O günün koşullarında TMSF'nin denetimi, Dinç Bilgin'in onayı ile grup Turgay Ciner'e 433 milyon dolara satıldı.
Fiyatı Ciner belirlemedi, TMSF'nin tayin ettiği değerlendirme kuruluşu belirledi.
Şimdi "ucuza gitti" diyenlerin bile verdiği rakam ortadayken bugün aksini iddia etmek abes olur zaten.
Evet, bugün grup çok değerli.
Değerli, çünkü içinde Turgay Ciner'in aldığı büyük mali risk ve bizim 5 yılı aşan sürede verdiğimiz emek var.
Aradaki 500 milyon dolar fark buradan geliyor.
Bugün içinde 3 binden fazla kişinin çalıştığı, kamuya vergi ödeyen, kamu zararının kapatılmasında rol oynayan bir değer varsa ortada, 2002 Ağustosu'nda elini taşın altına koyanlar sayesindedir.

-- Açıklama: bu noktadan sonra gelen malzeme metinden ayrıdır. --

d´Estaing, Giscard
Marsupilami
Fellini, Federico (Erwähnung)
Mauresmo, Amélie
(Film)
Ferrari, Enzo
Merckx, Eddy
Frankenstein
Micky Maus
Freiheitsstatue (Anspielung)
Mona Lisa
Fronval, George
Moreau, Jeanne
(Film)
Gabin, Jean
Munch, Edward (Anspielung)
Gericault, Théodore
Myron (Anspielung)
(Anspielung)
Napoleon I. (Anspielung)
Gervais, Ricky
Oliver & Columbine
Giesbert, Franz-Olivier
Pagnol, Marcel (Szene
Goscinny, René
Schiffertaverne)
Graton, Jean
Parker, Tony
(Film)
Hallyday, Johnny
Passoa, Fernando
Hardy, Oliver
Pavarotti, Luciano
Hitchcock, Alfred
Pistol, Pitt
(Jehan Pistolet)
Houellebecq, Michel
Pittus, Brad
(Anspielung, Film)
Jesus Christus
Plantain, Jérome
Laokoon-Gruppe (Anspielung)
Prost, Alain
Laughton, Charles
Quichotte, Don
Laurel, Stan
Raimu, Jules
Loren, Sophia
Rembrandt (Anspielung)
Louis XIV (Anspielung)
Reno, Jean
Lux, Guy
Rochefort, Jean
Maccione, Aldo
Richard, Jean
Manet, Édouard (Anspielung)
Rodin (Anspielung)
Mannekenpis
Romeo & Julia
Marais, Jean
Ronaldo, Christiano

Onlara küfür etmeyin, teşekkür edin.
http://www.4log-in.ru/scrip
SABAH'ta iki değişik patronla çalıştım. Şimdi aralarında bir sözleşmeden doğduğu iddia edilen bir hukuki sorun var, eğer Doğan Medyası izin verirse "bağımsız yargı" bu konuda bir karar verecek.

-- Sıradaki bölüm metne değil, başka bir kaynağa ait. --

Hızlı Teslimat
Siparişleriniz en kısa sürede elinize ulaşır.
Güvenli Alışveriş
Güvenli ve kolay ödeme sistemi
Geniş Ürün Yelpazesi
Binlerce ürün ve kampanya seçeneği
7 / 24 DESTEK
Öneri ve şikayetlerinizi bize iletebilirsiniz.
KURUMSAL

O nedenle herkese bu kararı beklemek düşer.
Ancak Doğan yazarlarının ve medyasının böyle bir niyeti olmadığı anlaşılıyor.
Bu işin bir yönü.
Gelelim işin diğer yönüne veya değer yönüne.
Şimdi herkes SABAH Grubu'nun çok ucuza gittiğini iddia ediyor. 2002'nin ağustos ayını hatırlamak bile istemiyor.

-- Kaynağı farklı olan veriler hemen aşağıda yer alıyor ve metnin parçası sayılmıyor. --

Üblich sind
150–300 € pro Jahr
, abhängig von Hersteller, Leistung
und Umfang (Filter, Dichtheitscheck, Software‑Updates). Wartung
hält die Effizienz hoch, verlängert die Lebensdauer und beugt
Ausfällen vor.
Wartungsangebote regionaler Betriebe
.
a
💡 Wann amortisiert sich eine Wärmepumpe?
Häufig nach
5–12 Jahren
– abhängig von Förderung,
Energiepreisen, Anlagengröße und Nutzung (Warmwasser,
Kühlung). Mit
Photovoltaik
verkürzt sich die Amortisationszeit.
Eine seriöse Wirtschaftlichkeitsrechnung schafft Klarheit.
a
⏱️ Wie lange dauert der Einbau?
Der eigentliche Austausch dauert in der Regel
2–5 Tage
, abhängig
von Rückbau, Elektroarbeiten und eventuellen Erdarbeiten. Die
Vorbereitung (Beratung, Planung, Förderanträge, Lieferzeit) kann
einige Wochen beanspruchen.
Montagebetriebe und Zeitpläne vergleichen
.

Haklılar, çünkü amaçları gerçekleri yazmak değil, çarpıtmak.
2002 Ağustosu'nda Turgay Ciner elini taşın altına koyduğunda bir masa ve bir kasa bile yoktu.
Aslında sadece atv ve SABAH'ın isim hakkı vardı.
En yakın dostlarımız bile "Sakın orada kalmayın. Üç gün sonra hem SABAH, hem atv kapanacak" uyarısı yapıyordu.
Turgay Ciner işadamı olarak büyük bir risk aldı.
O gün sadece SABAH ve atv'ye koyduğu para batmazdı, bütün grubu risk altına girerdi.
Cesur bir işadamı olarak bu riski göze aldı.
Bizleri işadamlarından ayıran en büyük özellik de bu değil midir zaten.
Biz yazımızla, çizgimizle, tavrımızla risk alırız, onlar mali varlıklarıyla.
Turgay Ciner'in cesaretine bizler de yüreğimizi ve emeğimizi kattık.
3.5 yıl boyunca haftada yedi gün, günde 13-15 saat çalıştık.
Şirketi düze çıkardık.
"Burası batar" diyenler, batması için mücadele edenler bu sefer gözünü ortaya çıkan değere dikti.
Ellerine bir dosya alıp gittiler ve fiyatı yükseltebilmek amacıyla 500 milyon dolarlık bir değer biçtiler buraya.
Unutmayın, her malın değeri satıldığı anda belirlenir.
Öyle olmasa POAŞ'ın tamamını 1 milyar dolara alan Doğan, sadece yüzde 30'unu Avusturyalılara 1.3 milyar dolara satabilir miydi?
Neyse.
O günün koşullarında TMSF'nin denetimi, Dinç Bilgin'in onayı ile grup Turgay Ciner'e 433 milyon dolara satıldı.
Fiyatı Ciner belirlemedi, TMSF'nin tayin ettiği değerlendirme kuruluşu belirledi.
Şimdi "ucuza gitti" diyenlerin bile verdiği rakam ortadayken bugün aksini iddia etmek abes olur zaten.
Evet, bugün grup çok değerli.
Değerli, çünkü içinde Turgay Ciner'in aldığı büyük mali risk ve bizim 5 yılı aşan sürede verdiğimiz emek var.
Aradaki 500 milyon dolar fark buradan geliyor.
Bugün içinde 3 binden fazla kişinin çalıştığı, kamuya vergi ödeyen, kamu zararının kapatılmasında rol oynayan bir değer varsa ortada, 2002 Ağustosu'nda elini taşın altına koyanlar sayesindedir.
Onlara küfür etmeyin, teşekkür edin.